Page images and extracted text
BEGIN
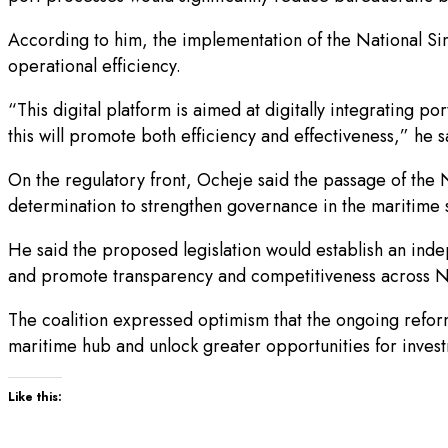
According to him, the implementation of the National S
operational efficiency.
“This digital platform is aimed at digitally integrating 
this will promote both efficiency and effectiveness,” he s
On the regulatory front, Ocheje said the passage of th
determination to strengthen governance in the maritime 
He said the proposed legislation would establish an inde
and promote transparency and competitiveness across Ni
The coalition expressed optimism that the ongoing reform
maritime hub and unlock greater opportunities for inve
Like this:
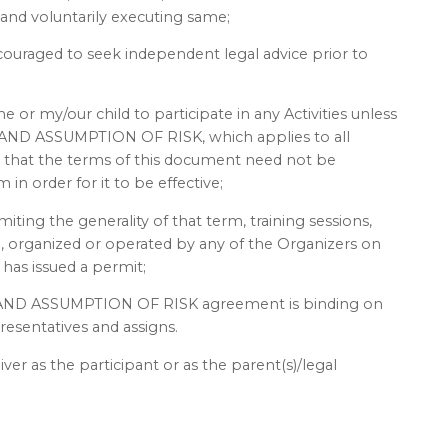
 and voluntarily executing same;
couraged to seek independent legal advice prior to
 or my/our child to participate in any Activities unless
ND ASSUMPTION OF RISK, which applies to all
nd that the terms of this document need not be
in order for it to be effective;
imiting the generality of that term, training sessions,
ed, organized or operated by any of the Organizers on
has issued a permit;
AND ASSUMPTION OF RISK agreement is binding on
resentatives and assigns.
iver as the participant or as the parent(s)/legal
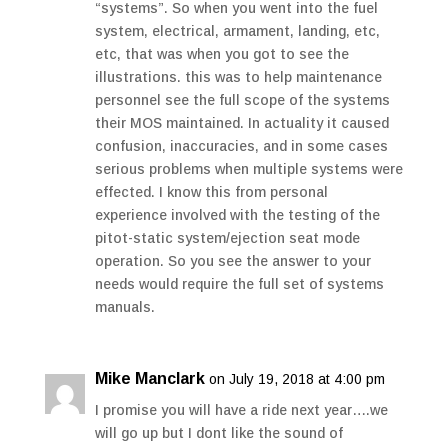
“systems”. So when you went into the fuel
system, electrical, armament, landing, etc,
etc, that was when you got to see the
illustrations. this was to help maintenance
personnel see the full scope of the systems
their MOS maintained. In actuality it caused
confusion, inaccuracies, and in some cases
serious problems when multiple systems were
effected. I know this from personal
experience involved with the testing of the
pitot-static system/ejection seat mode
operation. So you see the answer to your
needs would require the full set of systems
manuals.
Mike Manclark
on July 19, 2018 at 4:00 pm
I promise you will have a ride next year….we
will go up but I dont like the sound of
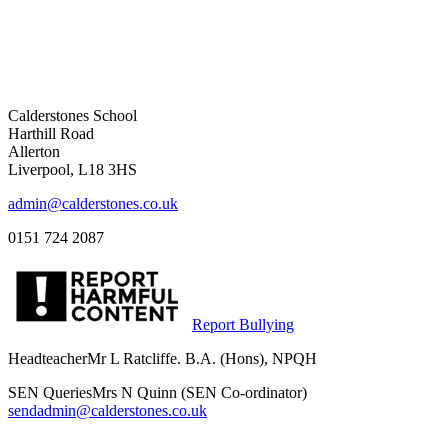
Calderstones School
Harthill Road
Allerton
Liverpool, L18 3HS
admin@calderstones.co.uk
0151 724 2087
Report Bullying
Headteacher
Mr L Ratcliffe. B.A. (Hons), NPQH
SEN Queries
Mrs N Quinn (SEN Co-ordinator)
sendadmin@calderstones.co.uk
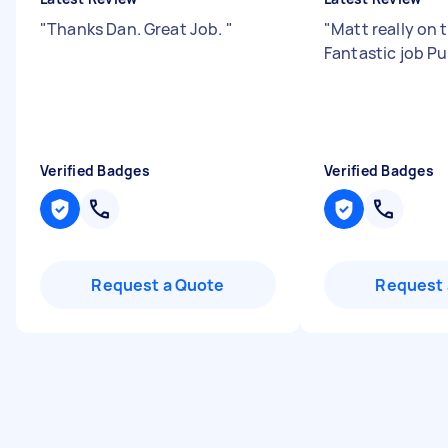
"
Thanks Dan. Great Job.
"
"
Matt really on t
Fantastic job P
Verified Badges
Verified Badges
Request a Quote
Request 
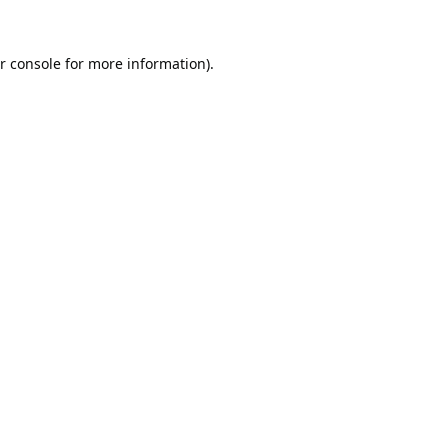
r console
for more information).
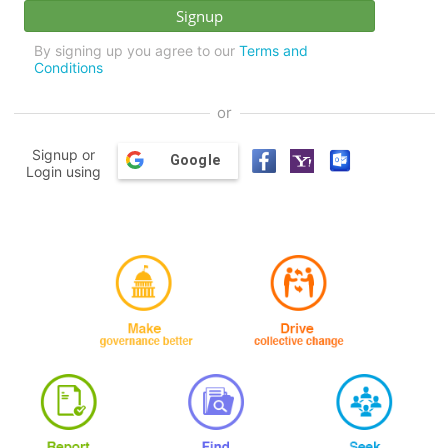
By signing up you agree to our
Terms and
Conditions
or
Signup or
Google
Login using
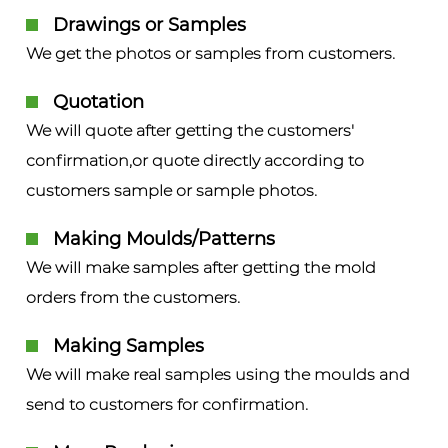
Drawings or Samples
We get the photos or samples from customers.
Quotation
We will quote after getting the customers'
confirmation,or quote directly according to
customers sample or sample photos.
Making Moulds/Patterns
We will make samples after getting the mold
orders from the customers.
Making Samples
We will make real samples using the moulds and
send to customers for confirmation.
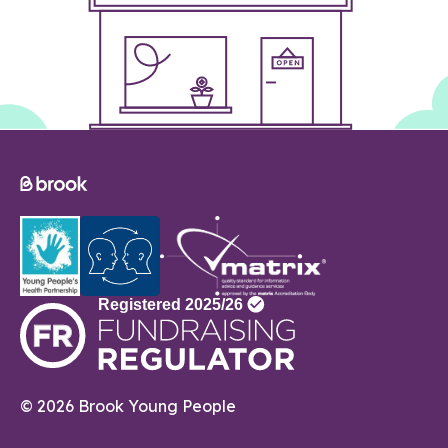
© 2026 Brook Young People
END
Lines with "will" in the records above: copy every one of them.

this will promote both efficiency and effectiveness,” he s
I promise you will have a ride next year….we
will go up but I dont like the sound of
We will quote after getting the customers'
We will make samples after getting the mold
We will make real samples using the moulds and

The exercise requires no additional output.